Writing More Complex Tests
Convergence
Because of the ubiquity of differential equations in physical problems, it’s a common exercise to calculate the numerical derivatives of functions via a Central difference formula:
$$ f’(x) = \frac{f(x + h) - f(x - h)}{2h} + \mathcal{O}(h^2) $$
How can we test this? We’ll decide to call our function CentralDiff. First we can think about simple tests that check that an error is raised if input arguments do not make sense. We know what parameters our function will take, so we define an ‘interface’ to the function:
def CentralDiff(func, x, h):
"""
Code to be implemented
"""
pass
We’ll need to pass a function, the x position where the derivative is computed and the step size. Tests of the input arguments are:
import numpy as np
import pytest
def test_inputs_error_raised():
# It does not make sense for h to be exactly zero, so this should raise
# an error.
with pytest.raises(ValueError):
CentralDiff(np.sin, 0.0, 0.0)
# If an argument other than a function is passed, a TypeEror should be raised.

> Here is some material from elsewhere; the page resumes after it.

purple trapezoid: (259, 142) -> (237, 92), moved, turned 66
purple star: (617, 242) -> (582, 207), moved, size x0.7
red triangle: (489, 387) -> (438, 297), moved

with pytest.raises(TypeError):
CentralDiff(2.0, 0.0, 1e-5)
# We check that non-numeric inputs raise a TypeError
with pytest.raises(TypeError):
CentralDiff(np.sin, '0.0', 1e-5)
with pytest.raises(TypeError):
CentralDiff(np.sin, 0.0, '1e-5')
Save the non-implemented function to a file called ‘functions.py’, and save the test to test_functions.py
- We can test the function against known derivatives of analytic functions that we calculate by hand.

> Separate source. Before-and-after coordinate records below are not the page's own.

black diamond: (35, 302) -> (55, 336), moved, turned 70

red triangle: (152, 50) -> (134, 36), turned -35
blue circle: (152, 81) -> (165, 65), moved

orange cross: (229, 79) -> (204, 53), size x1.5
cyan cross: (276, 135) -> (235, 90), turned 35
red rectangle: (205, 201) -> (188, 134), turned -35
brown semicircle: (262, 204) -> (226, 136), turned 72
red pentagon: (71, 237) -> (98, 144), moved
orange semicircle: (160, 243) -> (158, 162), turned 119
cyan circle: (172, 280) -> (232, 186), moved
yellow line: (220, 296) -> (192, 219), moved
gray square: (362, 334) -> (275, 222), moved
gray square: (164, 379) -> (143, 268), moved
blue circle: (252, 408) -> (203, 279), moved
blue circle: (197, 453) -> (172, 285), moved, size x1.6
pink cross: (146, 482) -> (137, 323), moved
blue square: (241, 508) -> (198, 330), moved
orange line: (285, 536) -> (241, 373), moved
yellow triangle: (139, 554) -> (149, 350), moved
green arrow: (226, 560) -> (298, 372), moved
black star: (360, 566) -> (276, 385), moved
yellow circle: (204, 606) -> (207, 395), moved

How would you test the convergence? Write a test which checks the error on the derivative of Sin at a known point for different values of h. What can you check numerically? Write an implementation of the numerical function.
If you struggle, it may help first to implement the CentralDiff function and look at the results, and plot the error.

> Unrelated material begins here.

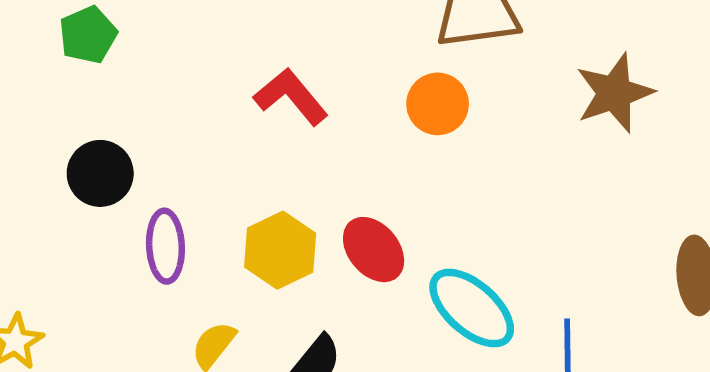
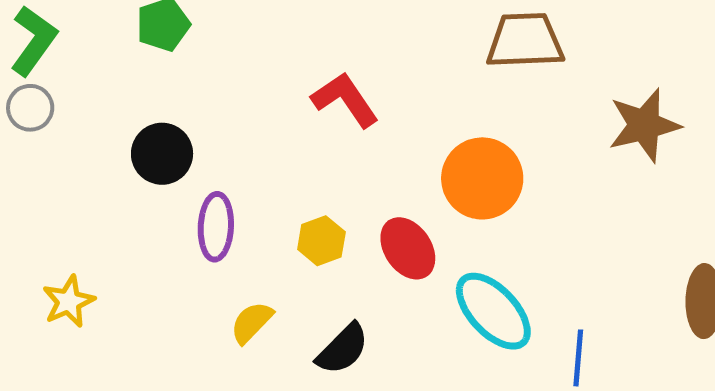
orange circle: (438, 104) -> (482, 178), moved, size x1.4
yellow hexagon: (280, 250) -> (321, 241), size x0.7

The Newton-Raphson algorithm finds minima of functions with the following recursion relation:
$$ x{n+1} = x{n} - \frac{f(x_n)}{f’(x_n)} $$
We normally check convergence by looking at the difference between the last step and the previous step, and stopping when we reach a tolerance for $$ abs(f(x_n)) < \epsilon $$
Implement the algorithm as a function. Write a test that checks this works. {% /panel %}
How would one go about testing an ODE solver? Consider the prototypical simple 2nd order ODE - the simple harmonic oscillator:
$$ m \frac{\mathrm{d}^2 x}{dt^2} + k x = 0 $$
We know from A Level maths that the general solution to this is: $$ x(t) = A \cos{\omega t} + B \sin{\omega t} $$ with $$\omega = \sqrt{k / m} $$
To compute the solution numerically, we have to decompose the ODE:
$$\frac{\mathrm{d}v}{\mathrm{d}t} = \frac{-kx}{m} $$ $$\frac{\mathrm{d}x}{\mathrm{d}t} = v $$
Write a very simple Euler integrator for this problem. Use the initial conditions:
$$ x(t = 0) = 1.0 $$ $$ v(t = 0) = 0.0 $$
with paramters (k = 1) and (m = 1)
Think about how you would design the interface to this so that it can be generally applied to different problems. We know the analytic solution for this problem, so play around with how the error on the position of a mass increases as you uses. You need to have at least two functions to unit test here!
Hint: Think about both the solution and properties you can compute about the system you’re simulating!